Taylor expansion technique

  1. Hi everyone,
    Is there a certain technique or a program for converting Taylor expansion to summation notation form and vice versa.
    Thank you in advance.
  2. jcsd
  3. Stephen Tashi

    Stephen Tashi 4,470
    Science Advisor
    2014 Award

    Your question isn't completely clear. Can you give a specific example where converting from one notation to the other is difficult?
  4. let's say I expend a certain function using Taylor series. Is there a specific method I can apply to represent that string of terms in sigma notation.
  5. Unless you can find an expression for the nth derivative of the function at a certain point in terms of n, there's no point in trying.
  6. Stephen Tashi

    Stephen Tashi 4,470
    Science Advisor
    2014 Award

    Well, that's more specific question, but not a specific example.

    I think your question amounts to asking whether there is a concise way to represent the n-th derivative of a particular function ( like f(x) = (x sin x)/(x+3) ) as an expression with a finite number of symbols in it that only involves specific functions and the variables 'x' and 'n'.

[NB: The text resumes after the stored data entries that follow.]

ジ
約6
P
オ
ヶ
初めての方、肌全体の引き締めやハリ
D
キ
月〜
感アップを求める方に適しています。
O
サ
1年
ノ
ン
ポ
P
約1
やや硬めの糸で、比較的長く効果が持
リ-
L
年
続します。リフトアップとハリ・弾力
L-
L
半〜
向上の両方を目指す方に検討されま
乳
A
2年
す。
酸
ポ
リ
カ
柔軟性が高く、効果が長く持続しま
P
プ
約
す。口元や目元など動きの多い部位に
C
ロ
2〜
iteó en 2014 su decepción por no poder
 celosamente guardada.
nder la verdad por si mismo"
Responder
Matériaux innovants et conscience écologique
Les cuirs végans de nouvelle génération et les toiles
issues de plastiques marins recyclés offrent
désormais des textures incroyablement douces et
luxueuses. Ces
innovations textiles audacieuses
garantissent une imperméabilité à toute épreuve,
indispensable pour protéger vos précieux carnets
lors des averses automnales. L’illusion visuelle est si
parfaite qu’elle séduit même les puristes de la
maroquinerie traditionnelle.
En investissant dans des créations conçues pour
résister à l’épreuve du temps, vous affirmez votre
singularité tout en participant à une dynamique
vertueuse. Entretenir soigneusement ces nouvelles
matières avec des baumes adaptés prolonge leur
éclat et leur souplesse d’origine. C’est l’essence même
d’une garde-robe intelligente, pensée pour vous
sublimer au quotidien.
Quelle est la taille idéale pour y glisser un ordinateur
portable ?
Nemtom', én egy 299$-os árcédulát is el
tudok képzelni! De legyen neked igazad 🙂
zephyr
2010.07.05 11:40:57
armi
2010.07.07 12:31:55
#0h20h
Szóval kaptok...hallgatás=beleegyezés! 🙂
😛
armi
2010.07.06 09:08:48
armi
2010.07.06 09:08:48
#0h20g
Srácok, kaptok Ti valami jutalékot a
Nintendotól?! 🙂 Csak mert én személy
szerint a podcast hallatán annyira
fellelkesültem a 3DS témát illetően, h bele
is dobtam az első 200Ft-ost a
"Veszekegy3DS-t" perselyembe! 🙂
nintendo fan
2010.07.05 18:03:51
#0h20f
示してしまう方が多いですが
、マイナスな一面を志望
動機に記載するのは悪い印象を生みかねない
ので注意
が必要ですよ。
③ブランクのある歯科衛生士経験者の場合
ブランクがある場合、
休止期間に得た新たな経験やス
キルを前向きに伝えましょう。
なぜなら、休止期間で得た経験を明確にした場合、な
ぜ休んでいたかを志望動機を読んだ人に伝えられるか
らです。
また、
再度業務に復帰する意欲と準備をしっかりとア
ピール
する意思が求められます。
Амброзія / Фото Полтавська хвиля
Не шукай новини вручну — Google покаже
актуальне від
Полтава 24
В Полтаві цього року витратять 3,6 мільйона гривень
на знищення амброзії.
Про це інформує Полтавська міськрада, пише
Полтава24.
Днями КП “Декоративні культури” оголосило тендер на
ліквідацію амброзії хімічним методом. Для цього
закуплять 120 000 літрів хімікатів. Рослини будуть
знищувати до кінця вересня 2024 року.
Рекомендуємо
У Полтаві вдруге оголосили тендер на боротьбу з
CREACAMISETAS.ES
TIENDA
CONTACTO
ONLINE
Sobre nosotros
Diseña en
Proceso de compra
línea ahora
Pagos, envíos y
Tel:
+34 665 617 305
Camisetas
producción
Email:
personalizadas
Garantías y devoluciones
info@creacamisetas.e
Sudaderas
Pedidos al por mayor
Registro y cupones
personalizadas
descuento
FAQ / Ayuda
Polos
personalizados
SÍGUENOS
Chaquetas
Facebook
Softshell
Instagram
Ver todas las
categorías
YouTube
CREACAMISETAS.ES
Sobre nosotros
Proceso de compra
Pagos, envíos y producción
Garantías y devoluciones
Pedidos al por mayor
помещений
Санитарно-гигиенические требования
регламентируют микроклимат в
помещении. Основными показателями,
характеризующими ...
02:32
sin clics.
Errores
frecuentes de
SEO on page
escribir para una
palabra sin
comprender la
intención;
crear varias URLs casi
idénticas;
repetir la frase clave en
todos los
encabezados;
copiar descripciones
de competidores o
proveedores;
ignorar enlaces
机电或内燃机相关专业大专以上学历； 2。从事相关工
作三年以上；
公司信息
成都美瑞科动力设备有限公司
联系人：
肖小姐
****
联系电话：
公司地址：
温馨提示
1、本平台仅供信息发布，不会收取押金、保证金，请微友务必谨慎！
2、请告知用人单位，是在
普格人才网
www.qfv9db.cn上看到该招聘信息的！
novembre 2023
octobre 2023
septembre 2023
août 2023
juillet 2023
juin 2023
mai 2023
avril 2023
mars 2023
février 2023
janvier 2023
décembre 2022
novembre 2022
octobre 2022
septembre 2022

    I don't know of any technique that works for all functions. The higher derivatives of some functions involve more and more terms. You might have to write sums-of-sums or sums-of-sums-of-sums to represent them.

    You could approach the problem as a task in computer algebra. It would involve algorithms that manipulate strings. This makes it a very specialized question. I don't know whether any programmers doing computer algebra hang-out in the computer sections of the forum. I don't recall seeing any computer algebra algorithms discussed in these mathematics sections.
  7. Let's say i need to rewrite 2+7(x-2)+4(x-2)^2+(x-2)^3+O((x-2^4) in sigma notation.Is there any systematic way to do that?
  8. Mark44

    Staff: Mentor

    To write a series in summation notation, you have to have a general pattern for the n-th term of the series. I don't see any particular pattern in what you showed.
  9. Maybe different example: 1 + x + (5/4)x^2 + (7/4)x^3 +...+O(x^4). I am looking for general approach for rewriting expansions like this in sigma notation.
  10. There are infinitely many functions f such that f(0)=1*0!, f(1)=1*1!, f(2)=5/4*2!, f(3)=7/4*3!. Without knowing every term, it's impossible to find a summation that continues to be consistent with the taylor expansion of the function forever, in this case, we need the O(x^4)'s expansion.

    (Or you can just use your induction skills to find [itex]f^{\left(n\right)}\left(k\right)[/itex] in terms of n and k to find the expansion around k.)